There is some precedent for accelerated delivery of a vaccine, as this is not the first time in history that a vaccine is being developed at a faster pace than usual in order to meet public health demands. Following the Ebola outbreak in Guinea in 2016, a vaccine went from early testing to clinical trials within approximately 10 months, which was unprecedented at that time. When a new outbreak of Ebola emerged in 2018, an adenoviral vector vaccine was administered to approximately 300,000 people, which helped to slow the spread of the disease and save lives.
While the development program is faster than typical, patient safety is of paramount importance. New ways of working can be introduced to reduce the time it takes for vaccines to reach communities around the world. For example, investing in manufacturing before we have evidence that it works and increasing people resources to enable trials to progress as quickly as possible, including more investigators and sites so that we can recruit more quickly than usual. This allows the highest levels of quality and safety to be maintained, while saving years of time compared to a traditional vaccine manufacturing process.
It is clear that to overcome the COVID-19 pandemic, more than one vaccine will be needed. People need vaccines to do different things – to work better in older people or in children, or to alleviate disease severity. Providing broad equitable access of the COVID-19 vaccines to those in need will enable us to truly alter the course of this pandemic and positively impact the real-word effectiveness of this unprecedented vaccination programme.

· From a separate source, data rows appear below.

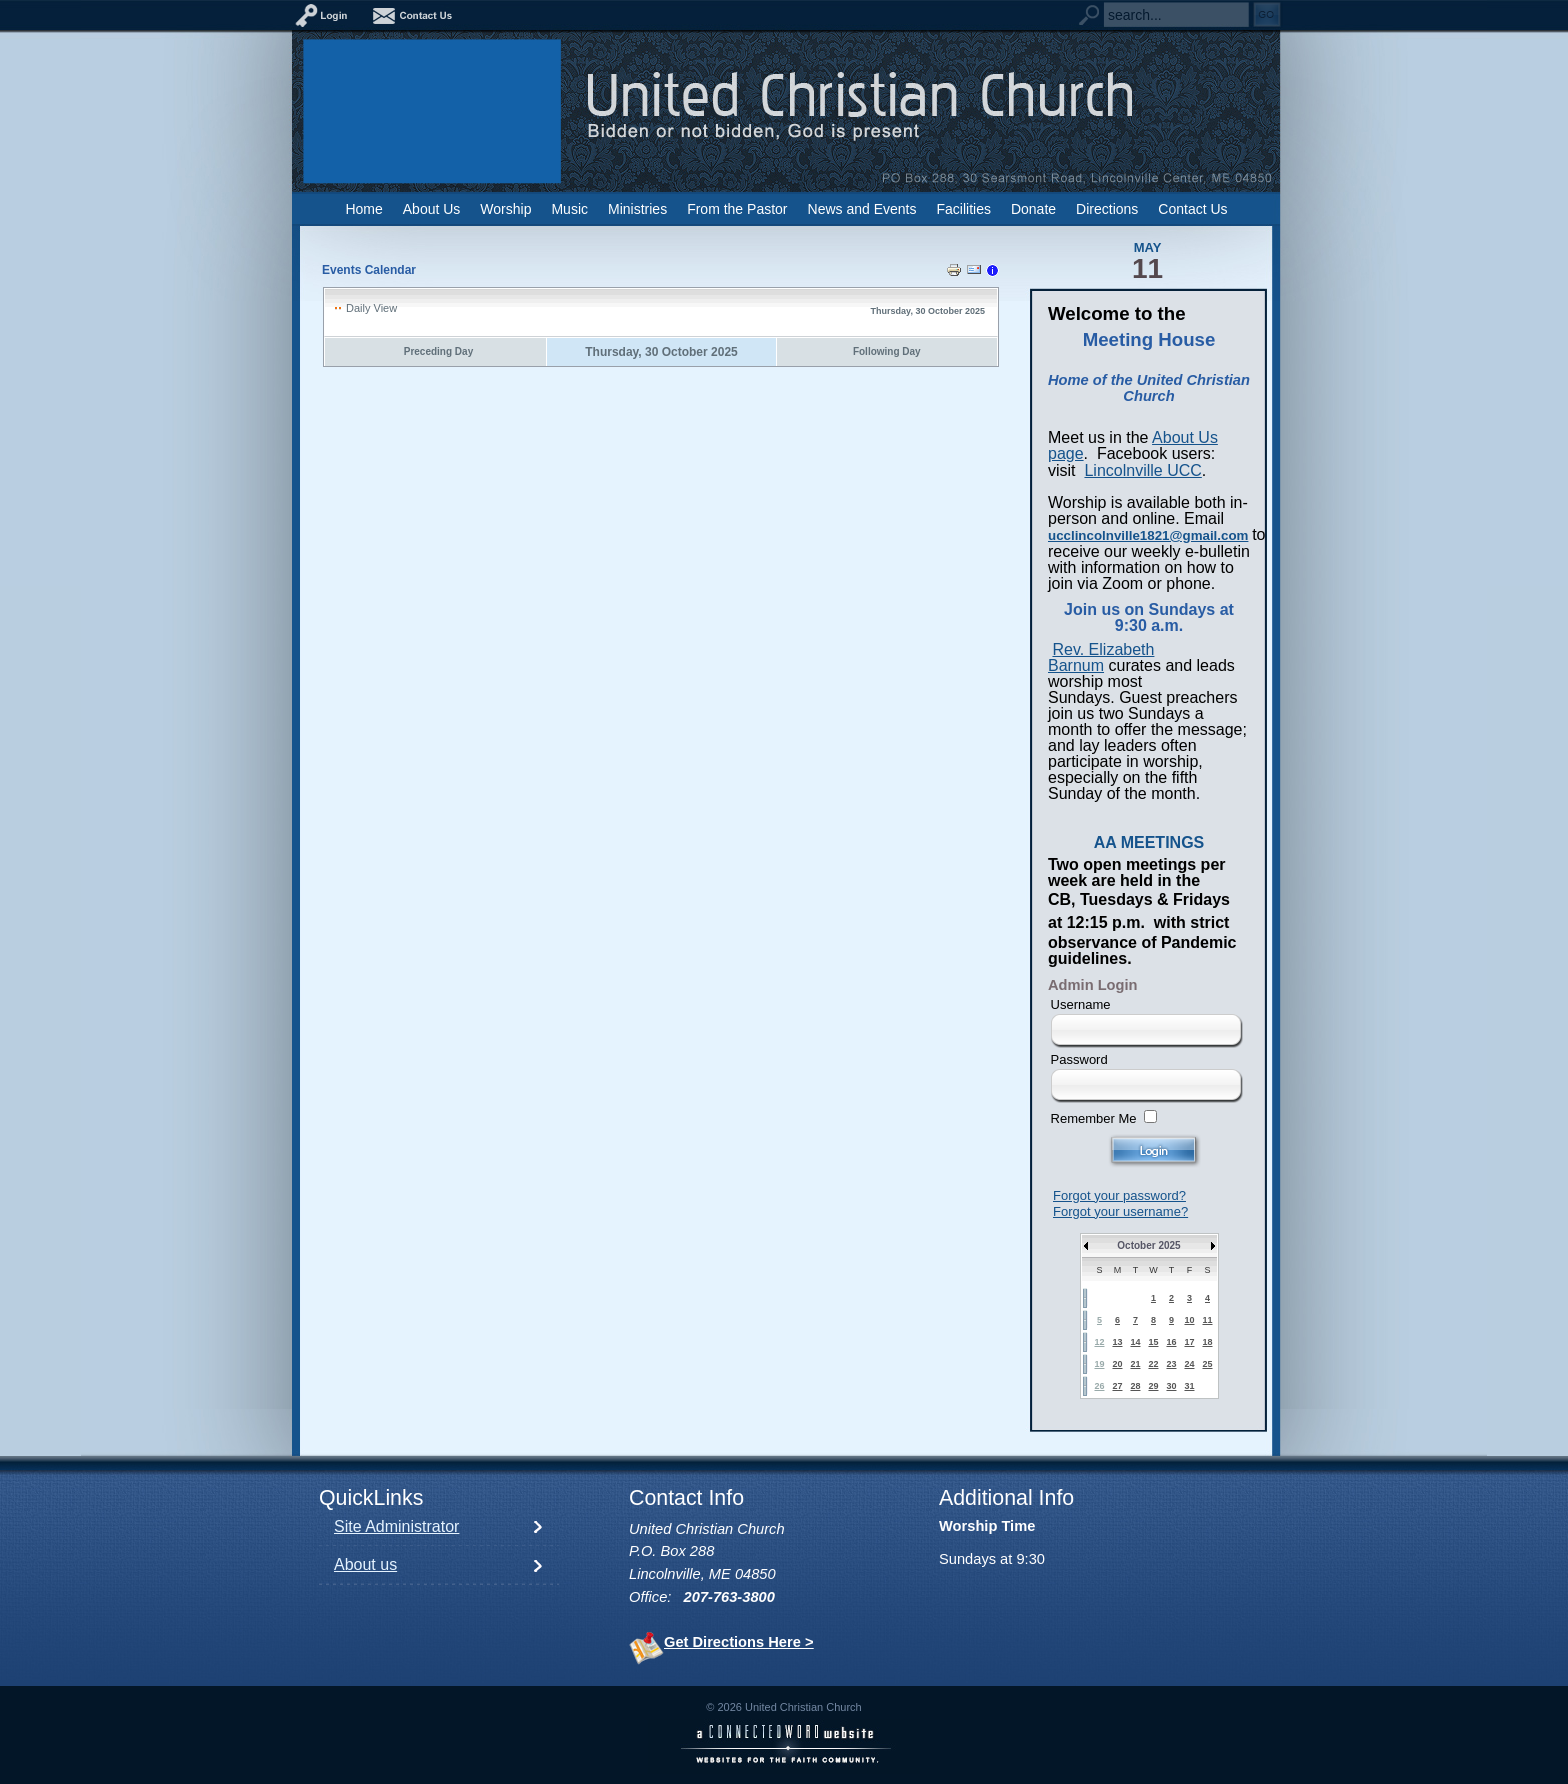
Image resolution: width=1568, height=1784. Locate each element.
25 (1207, 1364)
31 (1189, 1386)
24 (1189, 1364)
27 (1117, 1386)
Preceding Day (438, 351)
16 (1171, 1342)
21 (1135, 1364)
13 (1117, 1342)
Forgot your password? (1119, 1195)
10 (1189, 1320)
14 (1135, 1342)
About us (365, 1564)
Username (1081, 1004)
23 (1171, 1364)
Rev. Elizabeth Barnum (1101, 657)
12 (1099, 1342)
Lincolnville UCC (1142, 470)
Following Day (887, 351)
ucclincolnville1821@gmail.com (1148, 535)
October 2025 (1148, 1245)
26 (1099, 1386)
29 (1153, 1386)
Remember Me (1094, 1118)
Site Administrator (396, 1526)
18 (1207, 1342)
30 (1171, 1386)
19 (1099, 1364)
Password (1079, 1059)
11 (1207, 1320)
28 (1135, 1386)
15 (1153, 1342)
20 (1117, 1364)
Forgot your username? (1120, 1211)
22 (1153, 1364)
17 (1189, 1342)
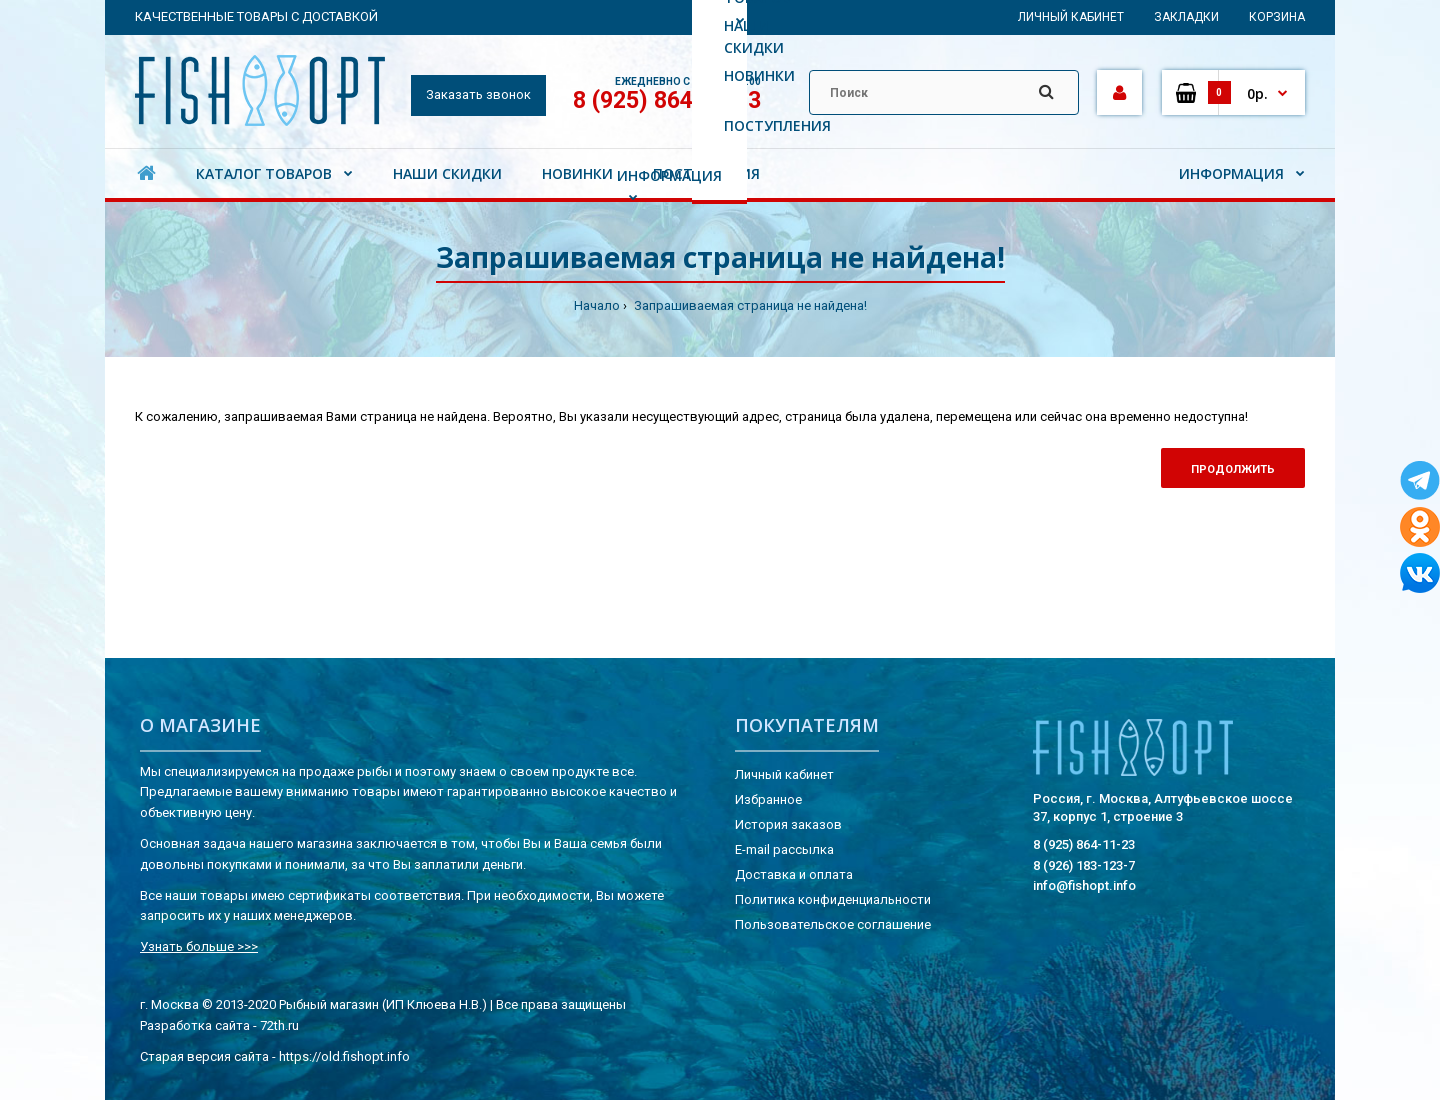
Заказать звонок (478, 94)
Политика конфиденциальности (833, 899)
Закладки (1186, 17)
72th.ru (279, 1025)
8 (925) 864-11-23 (667, 100)
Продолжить (1233, 469)
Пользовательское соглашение (833, 924)
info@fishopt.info (1084, 885)
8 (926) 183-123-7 (1084, 865)
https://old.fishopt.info (344, 1056)
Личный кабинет (1071, 17)
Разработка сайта (195, 1025)
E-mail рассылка (784, 849)
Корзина (1277, 17)
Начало (597, 305)
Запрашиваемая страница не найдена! (749, 305)
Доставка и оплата (794, 874)
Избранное (768, 799)
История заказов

For a vaccine to be effective in a real-world setting you need to consider safety, efficacy, durability of response, ease-of-use within the healthcare setting and uptake.
Learn how these could make a difference in the fight against COVID-19.
To change the course of the pandemic, COVID-19 vaccines need to be available globally and be accessible to all who need them. To achieve this, the scalability of production and manufacturing capacity are essential.
In addition, to ensure ease of access to vaccines, logistical aspects are crucial. Stability, ease-of-use (i.e., no need for specially trained medical staff) and simplicity of distribution, ideally by using a cold chain that is already in place for other vaccines, should be considered. Manufacturing capacity needs to scale as quickly as possible to enable rapid access to as many countries as possible following approval by the regulators. Furthermore, setting up local and regional supply chains reduces the need for transport and supports the resilience of local vaccine infrastructure.